+++ Available data +++

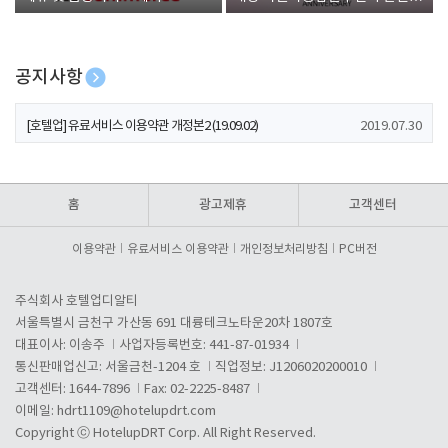
폰 증정
공지사항
[호텔업] 개인정보 처리방침 개정본1 (19.09.02)
2019.07.30
[호텔업] 유료서비스 이용약관 개정본2 (19.09.02)
2019.07.30
[호텔업] 개인정보 처리방침 개정본2 (19.09.02)
2019.07.30
홈
광고제휴
고객센터
이용약관
유료서비스 이용약관
개인정보처리방침
PC버전
주식회사 호텔업디알티
서울특별시 금천구 가산동 691 대륭테크노타운20차 1807호
대표이사: 이송주
사업자등록번호: 441-87-01934
통신판매업신고: 서울금천-1204 호
직업정보: J1206020200010
고객센터: 1644-7896
Fax: 02-2225-8487
이메일:
hdrt1109@hotelupdrt.com
Copyright ⓒ HotelupDRT Corp. All Right Reserved.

+++

▶ Work to complete: Nothing but the pictures should be left out when the listing above is transcribed.

▶ Answer to this exercise:
폰 증정
공지사항
[호텔업] 개인정보 처리방침 개정본1 (19.09.02)
2019.07.30
[호텔업] 유료서비스 이용약관 개정본2 (19.09.02)
2019.07.30
[호텔업] 개인정보 처리방침 개정본2 (19.09.02)
2019.07.30
홈
광고제휴
고객센터
이용약관
유료서비스 이용약관
개인정보처리방침
PC버전
주식회사 호텔업디알티
서울특별시 금천구 가산동 691 대륭테크노타운20차 1807호
대표이사: 이송주
사업자등록번호: 441-87-01934
통신판매업신고: 서울금천-1204 호
직업정보: J1206020200010
고객센터: 1644-7896
Fax: 02-2225-8487
이메일:
hdrt1109@hotelupdrt.com
Copyright ⓒ HotelupDRT Corp. All Right Reserved.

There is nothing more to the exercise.